Regarding the specific role of general and sectoral public policies, economic instruments such as energy taxation seem to have an inducement effect on the likelihood to innovate in energy saving devices. Moreover, public policies specifically designed to induce efficiency in energy consumption emerge as crucial for boosting the innovations in technology necessary to reach higher resource efficiency standards. In this respect, an analysis of the impact of different policies provides interesting, new insights. In particular, the econometric results point out that not only is the policy inducement effect on innovation relevant when standard instruments such as direct investments, taxes and subsidies are adopted, but its importance also extends to policies aimed at improving the level of consumer information and awareness. Among those policies, information and education policies, which include energy labelling and performance codes for the sectors considered, emerge as strongly capable of affecting innovation dynamics in residential EE technologies. Moreover, the closer the relationship is between agents paying energy bills and agents adopting efficient technologies, the higher the impulse is to innovate in the related technological domains, as clearly emerges from the analysis of the cases of lighting and electrical appliances.

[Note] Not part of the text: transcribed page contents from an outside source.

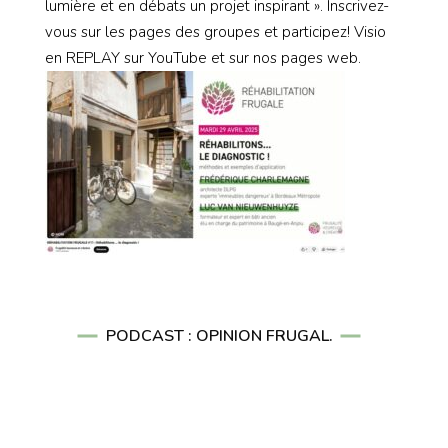
lumière et en débats un projet inspirant ». Inscrivez-
vous sur les pages des groupes et participez! Visio
en REPLAY sur YouTube et sur nos pages web.
PODCAST : OPINION FRUGAL.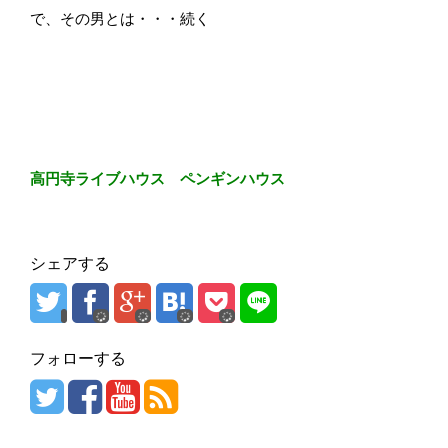
で、その男とは・・・続く
高円寺ライブハウス ペンギンハウス
シェアする
フォローする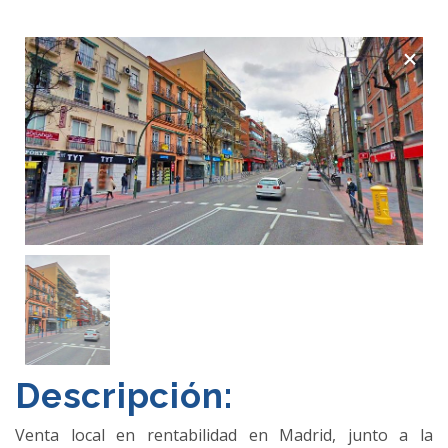
×
Descripción:
Venta local en rentabilidad en Madrid, junto a la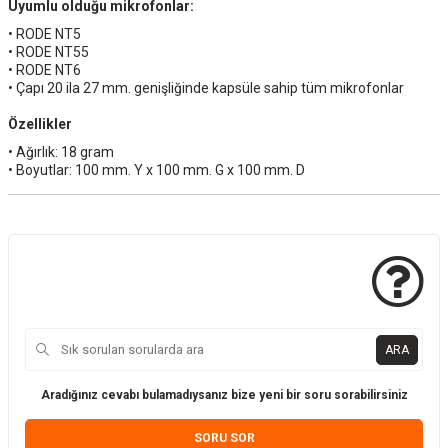
Uyumlu olduğu mikrofonlar:
• RODE NT5
• RODE NT55
• RODE NT6
• Çapı 20 ila 27 mm. genişliğinde kapsüle sahip tüm mikrofonlar
Özellikler
• Ağırlık: 18 gram
• Boyutlar: 100 mm. Y x 100 mm. G x 100 mm. D
ARA
Aradığınız cevabı bulamadıysanız bize yeni bir soru sorabilirsiniz
SORU SOR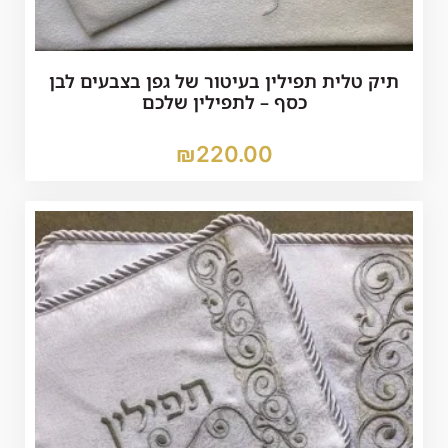
תיק טלית תפילין בעיטור של גפן בצבעים לבן
כסף – לתפילין שלכם
₪
220.00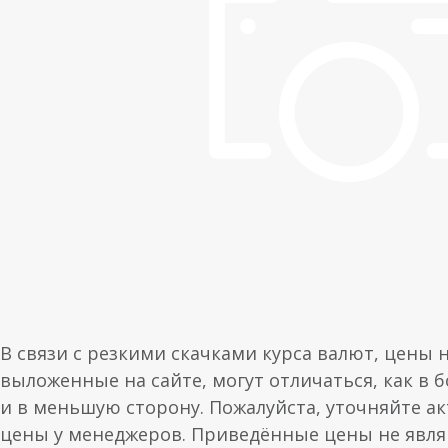
В связи с резкими скачками курса валют, цены 
выложенные на сайте, могут отличаться, как в 
и в меньшую сторону. Пожалуйста, уточняйте а
цены у менеджеров. Приведённые цены не явл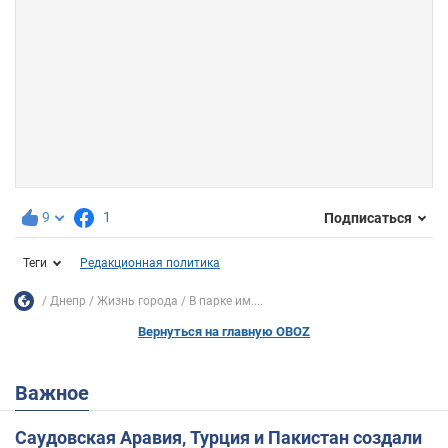
9
1
Подписаться
Теги
Редакционная политика
Днепр
Жизнь города
В парке им....
Вернуться на главную OBOZ
Важное
Саудовская Аравия, Турция и Пакистан создали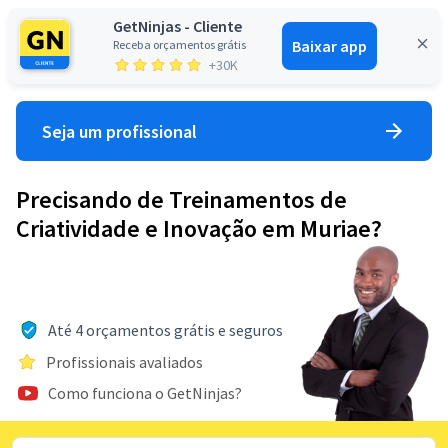
GetNinjas - Cliente
Baixar app
Receba orçamentos grátis
Entrar
+30K
Seja um profissional
Precisando de Treinamentos de
Criatividade e Inovação em Muriae?
Até 4 orçamentos grátis e seguros
Profissionais avaliados
Como funciona o GetNinjas?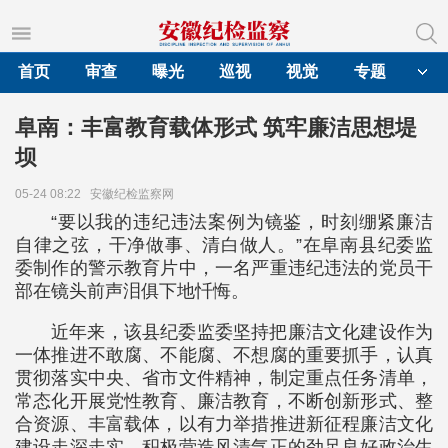
首页
审查
曝光
巡视
视觉
专题
阜南：丰富教育载体形式 筑牢廉洁思想堤
坝
05-24 08:22
安徽纪检监察网
“要以我的违纪违法案例为镜鉴，时刻绷紧廉洁
自律之弦，干净做事、清白做人。”在阜南县纪委监
委制作的警示教育片中，一名严重违纪违法的党员干
部在镜头前声泪俱下地忏悔。
近年来，该县纪委监委坚持把廉洁文化建设作为
一体推进不敢腐、不能腐、不想腐的重要抓手，认真
贯彻落实中央、省市文件精神，制定重点任务清单，
常态化开展党性教育、廉洁教育，不断创新形式、整
合资源、丰富载体，以有力举措推进新征程廉洁文化
建设走深走实，积极营造风清气正的劲足良好政治生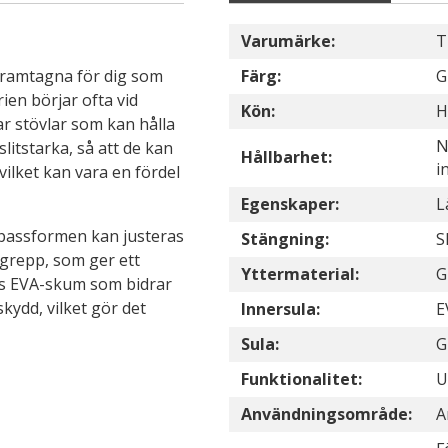
Varumärke:
T
 framtagna för dig som
Färg:
G
rien börjar ofta vid
Kön:
H
ar stövlar som kan hålla
N
litstarka, så att de kan
Hållbarhet:
i
vilket kan vara en fördel
Egenskaper:
L
 passformen kan justeras
Stängning:
S
ggrepp, som ger ett
Yttermaterial:
G
ns EVA-skum som bidrar
skydd, vilket gör det
Innersula:
E
Sula:
G
Funktionalitet:
U
Användningsområde:
A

These results appear to have significant policy implications and suggest a way to further develop research in this field. First, the jointly significant influences of innovation, energy and environment systems on innovation-related activities in the sector under examination confirms the importance of adopting a systemic perspective to the analysis of eco-innovation. Second, this implies that different policy dimensions working both on the multiple elements influencing innovation dynamics and at system level should be combined in a properly designed policy mix. Third, an appropriate policy mix should contain not only traditional market-based instruments as claimed by standard environmental economics theory in the past, but also information/education based instruments or policy instruments designed as voluntary approaches. Moreover, policy instruments should be planned so as to be as closely related as possible to the market of final use of technologies, giving the correct signals to those agents who invest in energy saving technologies. Finally, the emerging complexity of the policy mix in this field calls for specific attention to coordination problems so as to enhance the consistency and persistence of the whole policy strategy. On this issue, further efforts from both the scientific and policy communities are needed in order to increase understanding of policy interactions and consequently enhance the effectiveness of the policy framework adopted.